The point is, Syria was called Syria by Aramaic-speaking Christians prior to it becoming linguistically Arabicized (the process still noncompleted and even reversed sometimes, with some Israeli Christians learning Syriac again and even attempting to speak it).
Before the breakup of the Ottoman Empire, the Western usage of “Syria” or “Syria and Palestine” included the Eastern-Mediterranean Ottoman possessions, or the Levant proper. The corresponding Arabic name was and is Bilād al-Shām (pronounced belaad ash-shaam), the lands of Sham. Al-Shām may mean Damascus, the North, Great Syria, or even Jerusalem and the Land of Israel, in medieval Judeo-Arabic usage.

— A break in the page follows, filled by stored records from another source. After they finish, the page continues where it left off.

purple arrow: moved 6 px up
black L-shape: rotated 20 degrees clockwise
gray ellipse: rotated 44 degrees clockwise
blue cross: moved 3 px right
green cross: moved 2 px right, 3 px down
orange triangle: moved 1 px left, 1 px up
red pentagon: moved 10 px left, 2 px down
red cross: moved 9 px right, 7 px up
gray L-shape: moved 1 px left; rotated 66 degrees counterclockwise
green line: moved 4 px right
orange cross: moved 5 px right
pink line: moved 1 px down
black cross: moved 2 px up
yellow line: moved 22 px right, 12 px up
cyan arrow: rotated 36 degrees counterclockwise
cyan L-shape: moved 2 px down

Thus, Jews of Jerusalem and the Land of Israel along with the Jews of Damascus were called Shāmīs in Yemen and elsewhere; the pro-Nazi mufti of Jerusalem began his anti-Zionist and pro-French career as an upholder of the idea that “Palestine is Southern Syria”; and in the Israeli Knesset sat people opposed to the Israeli state who also denied the existence of a “Palestinian people,” confessing themselves to be “Syrians” or “pan-Arabists.”
Now let us try to define “Arabs”—we will need it when we’ll talk about the mustaʿrib, or Arabized Jews. Most people tend to think that every Arabophone is an Arab. Jews used to speak and still speak many non-Jewish languages, and most of them know that there used to be or still are Arabic-speaking Jews.

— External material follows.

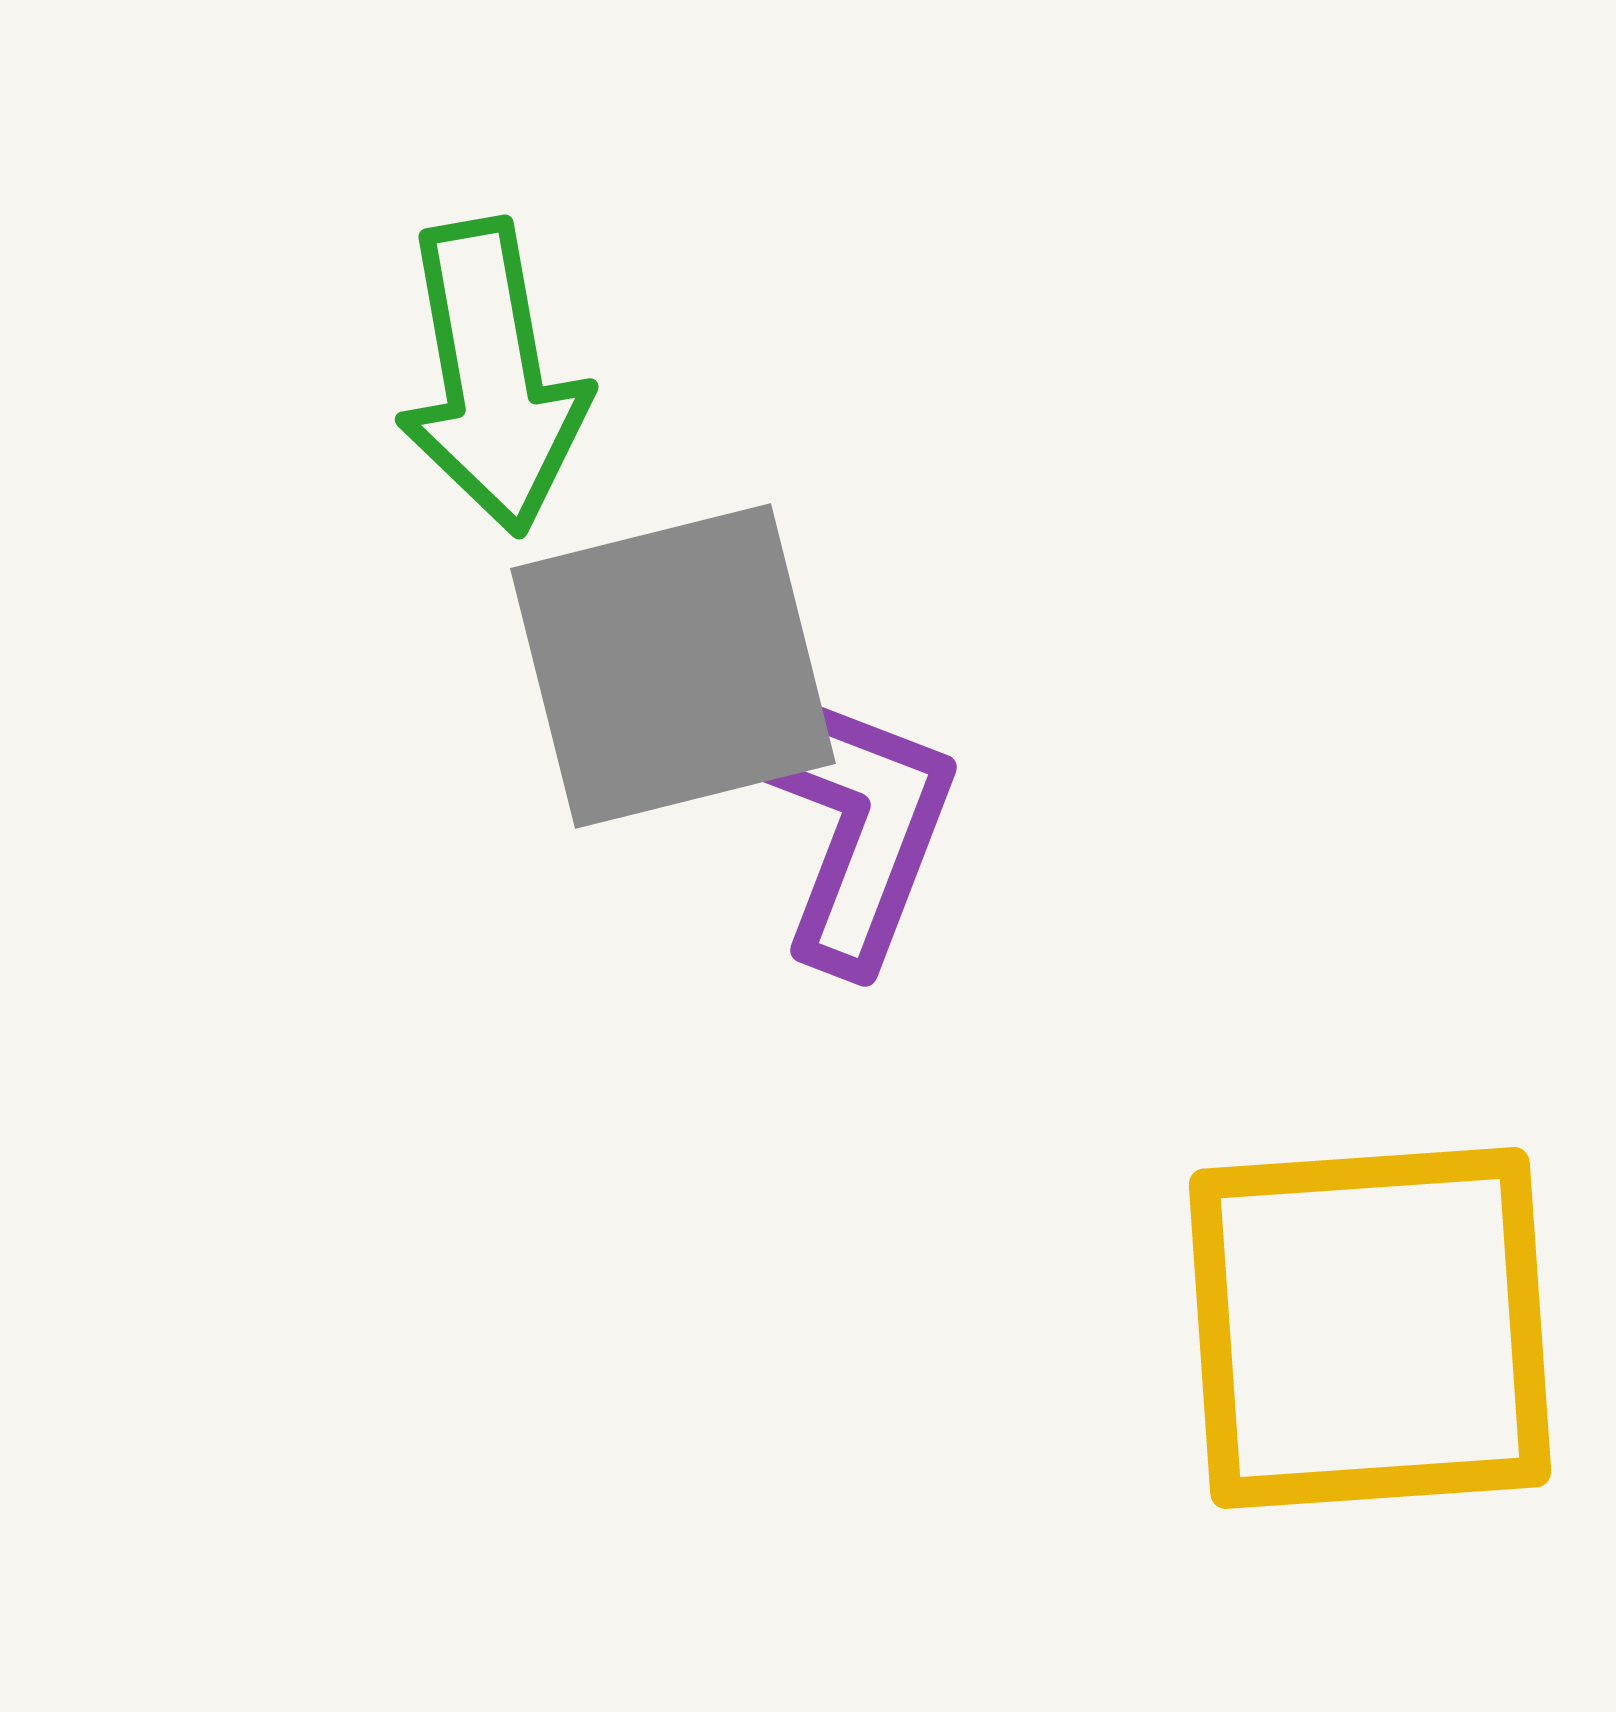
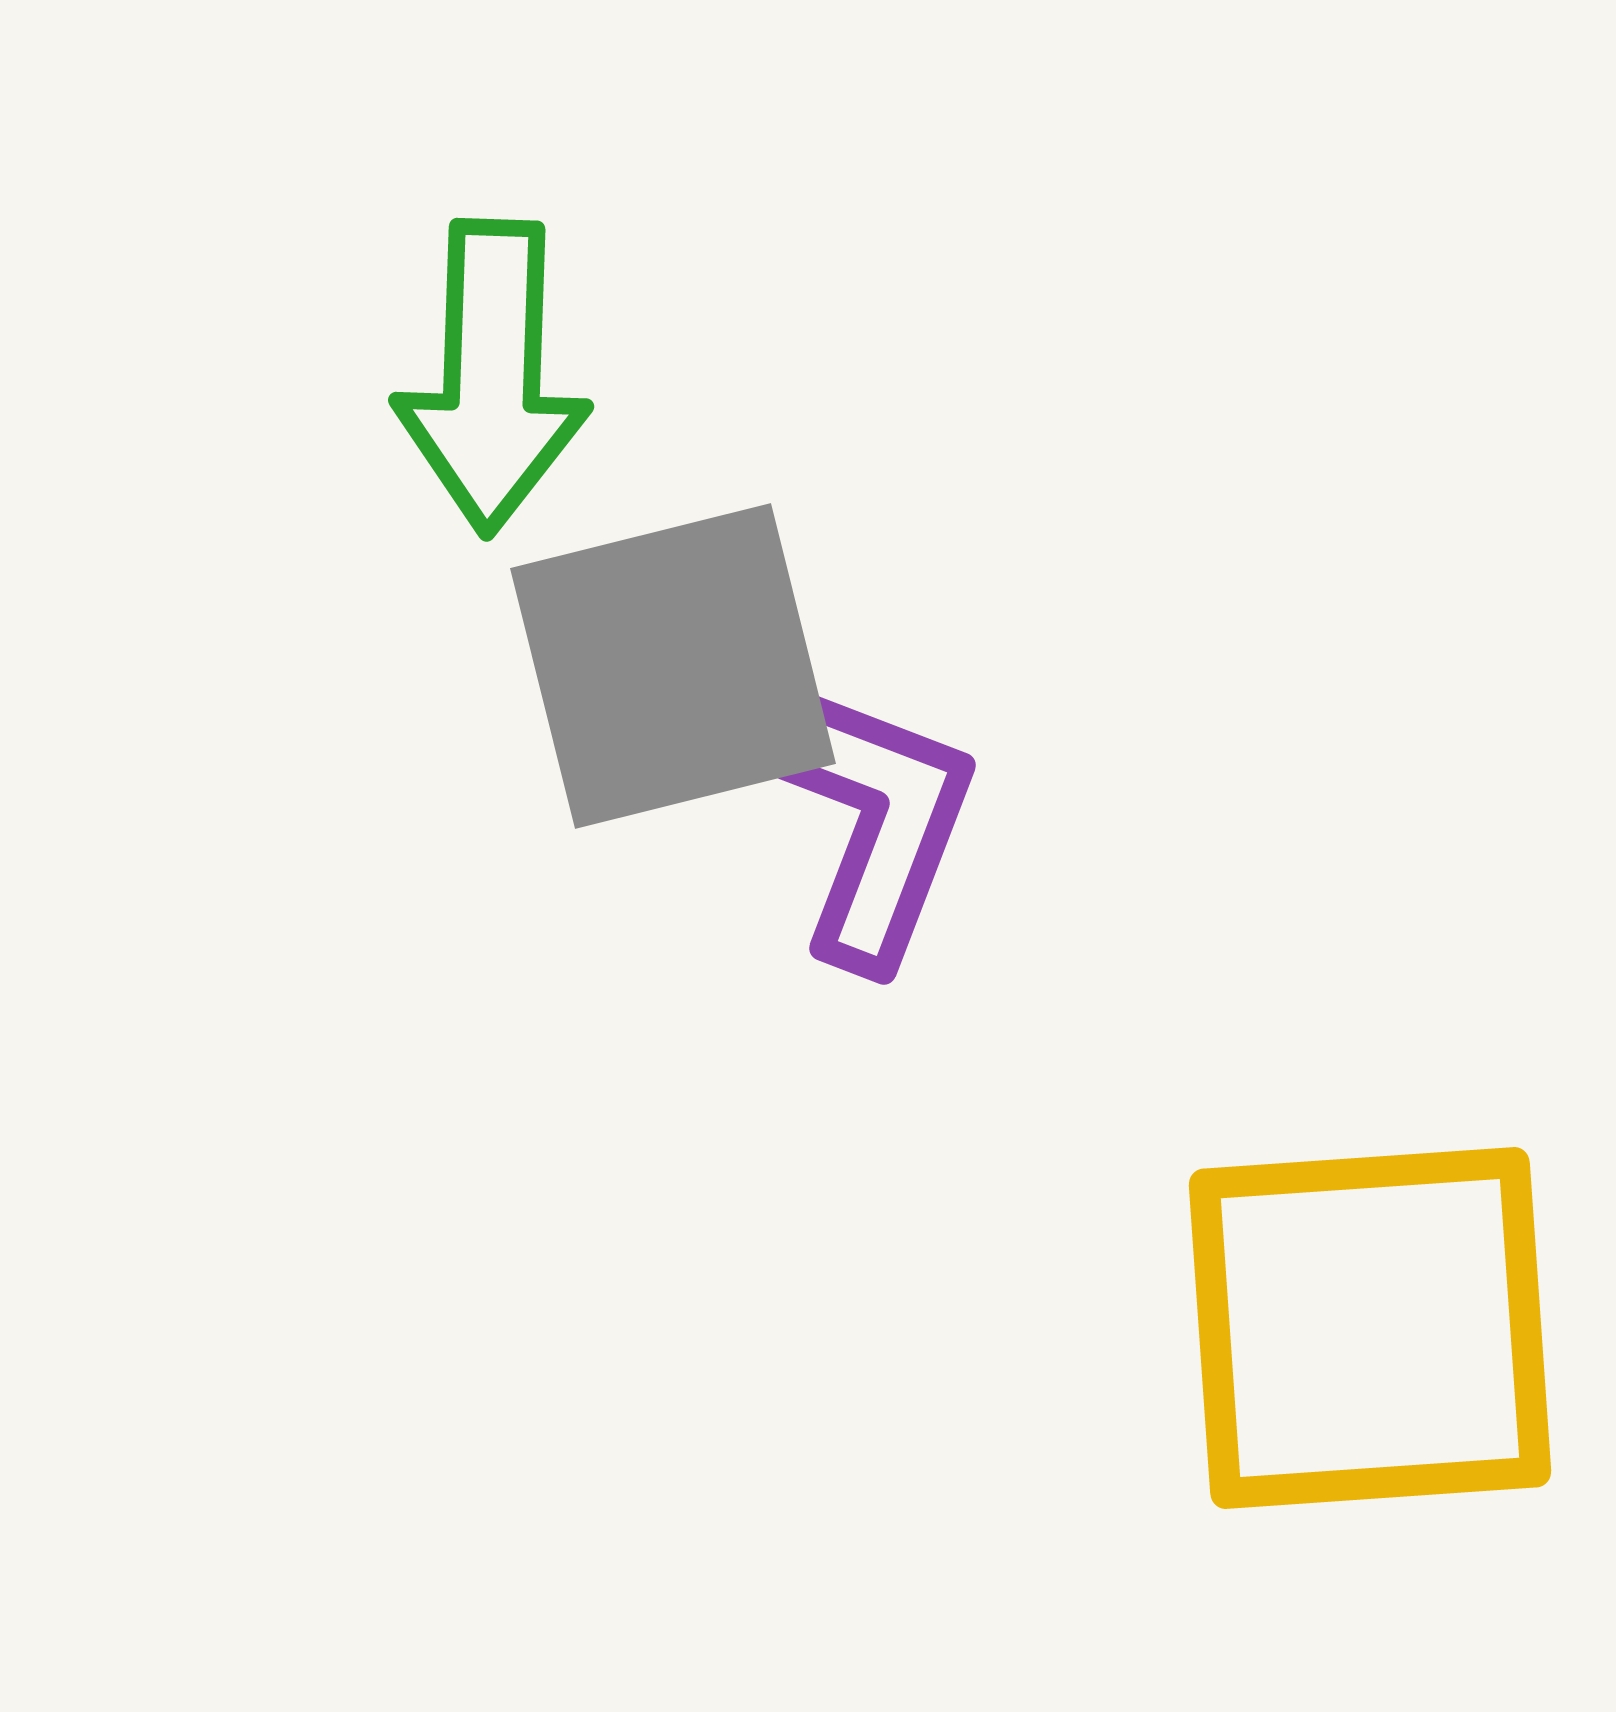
green arrow: rotated 12 degrees clockwise
purple L-shape: moved 19 px right, 2 px up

The vast majority of speakers of Arabic elsewhere are not Arabs, not only in historical terms, but simply by the conventions of the Arabic language. In the Arabic language and in the culture connected with this language, speakers of Arabic are grouped into three groups:
“Ancient Arabs”, or al-’umam a’-bā’idah, the vanished nations, like ʿĀd by the sand dunes who disappeared in the Empty Quarter or ‘Amaliq. They don’t exist anymore.
“Pure Arabs”, or al-‘Arab al-‘āribah, “the Arab Arabs” of South Arabia, descending from Qaḥṭān.
The “Arabized Arabs” (mustaʿribah) of Najd, Jordan, Syrian Desert, and other parts of North Arabia. Even the word “Arabic” in the Qur’an might be a South Arabian (not Arabic!) loan word.
In the Middle Ages, mustaʿrib or Arabized referred to people speaking Arabic but lacking tribal reference, with the word ʾaʿrāb referring to pure tribal Bedouins (in geographic names, ‘Arab-XXX means that the place is populated by tribal Bedouins). The speed with which Jews Arabicized themselves everywhere in the wake of Islamic conquests is somehow astonishing—in the course of 100 to 300 years Jews became mustaʿrib, except in Iran, Kurdistan, and the Berber valleys of Morocco.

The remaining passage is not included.